In der Küche setzte er sich auf seinen alten Platz auf der Eckbank. Seine Mutter war schon dabei, Kaffee zu kochen und Brot, Butter und Wurst auf den Tisch zu stellen.

»Hast’ denn überhaupt gefrühstückt?« erkundigte sie sich.

»Ja, heut’ in aller Frühe, in der Pension«, antwortete er.

Indes verschwieg er, daß er vor lauter Aufregung kaum einen Bissen herunterbekommen hatte.

Als er jetzt in das Brot biß, da schmeckte es immer noch so gut wie früher.

Auf dem Brandnerhof wurde es selbst gebacken, und Andreas wußte, daß dieser Geschmack eines von vielen Dingen war, die er in der Fremde vermißt hatte.

»Erzähl«, forderte seine Mutter ihn auf. »Wie ist’s dir ergangen? Wo hast’ eigentlich die ganze Zeit gesteckt?«

Sie schaute ihn forschend an.

»Gut schaust’ aus«, nickte Katrin Brandner dann zufrieden.

Andreas holte tief Luft und stellte die Frage, die ihm seit Jahren auf der Seele lag.

»Warum habt’ ihr eigentlich nie meine Post beantwortet«, wollte er wissen, »und meine Briefe immer wieder ungeöffnet zurückgeschickt?«

Die Augen der Bäuerin weiteten sich.

»Was sagst’ da?« fragte sie leise. »Briefe von dir? Davon weiß ich nix!«

Stumm schauten sie sich an, und beide wußten, wer Andreas’ Lebenszeichen ignoriert hatte.
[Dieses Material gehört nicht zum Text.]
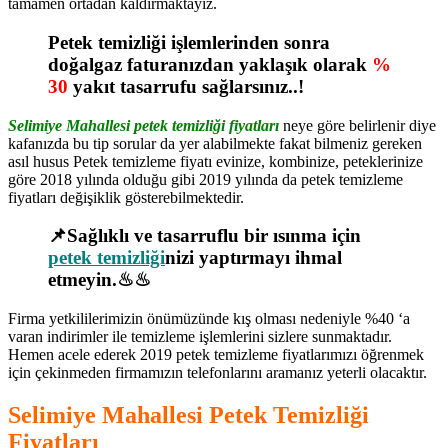
tamamen ortadan kaldırmaktayız.
Petek temizliği işlemlerinden sonra
doğalgaz faturanızdan yaklaşık olarak
%
30
yakıt tasarrufu sağlarsınız..!
Selimiye Mahallesi petek temizliği fiyatları
neye göre belirlenir diye
kafanızda bu tip sorular da yer alabilmekte fakat bilmeniz gereken
asıl husus Petek temizleme fiyatı evinize, kombinize, peteklerinize
göre 2018 yılında olduğu gibi 2019 yılında da petek temizleme
fiyatları değişiklik gösterebilmektedir.
📌Sağlıklı ve tasarruflu bir ısınma için
petek temizliği
nizi yaptırmayı ihmal
etmeyin.♨♨
Firma yetkililerimizin önümüzünde kış olması nedeniyle %40 ‘a
varan indirimler ile temizleme işlemlerini sizlere sunmaktadır.
Hemen acele ederek 2019 petek temizleme fiyatlarımızı öğrenmek
için çekinmeden firmamızın telefonlarını aramanız yeterli olacaktır.
Selimiye Mahallesi Petek Temizliği
Fiyatları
»Er hat’s nie verwinden können«, erklärte Katrin Brandner schließlich, »daß du damals ohne ein Wort gegangen bist.«

»Was hätt’ ich denn tun sollen?« begehrte der Sohn auf. »Zuschauen, wie Vater den Hof zugrunde richtet, mit seinen verstaubten Ansichten?«

Er beugte sich vor.

»Mutter«, sagte er eindringlich, »ich hab’ vier Jahre auf einem Hof geschafft, wo genauso gewirtschaftet wird, wie ich’s immer wollte. Glaub’ mir, der Bauer hat weniger Grund als wir, aber sein Gewinn ist höher, weil er die Zeichen der Zeit erkannt und sich rechtzeitig umgestellt hat. Und wir könnten das auch schaffen. Wenn Vater mich nur ließe…«

Die Bäuerin schüttelte den Kopf.

»Einem alten Esel kann man keine Kunststücke mehr beibringen«, entgegnete sie. »Und deinen Vater wirst’ net umstimmen können. Er macht’s so, wie er’s für richtig hält, weil’s so schon immer gemacht worden ist.«

Ein bitterer Zug glitt über das Gesicht des Burschen.
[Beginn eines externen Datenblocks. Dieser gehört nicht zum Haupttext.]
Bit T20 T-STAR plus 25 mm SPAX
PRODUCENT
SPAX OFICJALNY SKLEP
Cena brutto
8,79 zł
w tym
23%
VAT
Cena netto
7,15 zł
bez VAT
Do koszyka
»Dann ist also immer noch alles so, wie früher«, sagte er enttäuscht. »Es hat sich nix geändert.«

»Und der Vater wird nix ändern.«

Andreas hob die Schulter und ließ sie wieder fallen.
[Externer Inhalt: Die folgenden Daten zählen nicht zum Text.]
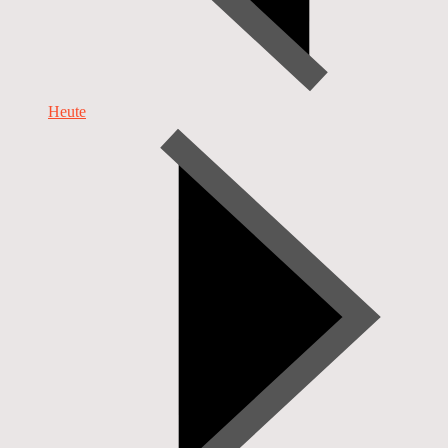
Heute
»Vielleicht ja doch, wenn ich mit ihm geredet hab’.«

Seine Mutter schaute ihn unsicher an.

»Ich weiß noch gar net, wie er darauf reagieren wird, daß du wieder da bist«, flüsterte sie beinahe.

»Du meinst…, er trägt’s mir immer noch nach, daß ich gegangen bin?«

Die Bäuerin schwieg bedrückt.

»Dann soll er’s mir sagen, wenn ich hier net erwünscht bin«, setzte Andreas hinzu.

Innerlich wappnete er sich bereits für die Auseinandersetzung mit seinem Vater.

*

Es war gegen Mittag, als Franz Brandner auf den Hof zurückkehrte. Andreas hatte sich auf Anraten seiner Mutter in seiner alten Kammer aufs Bett gelegt und tatsächlich zwei Stunden geschlafen. Als er wieder erwachte und sich umschaute, war es ein eigenartiges Gefühl, hier zu liegen.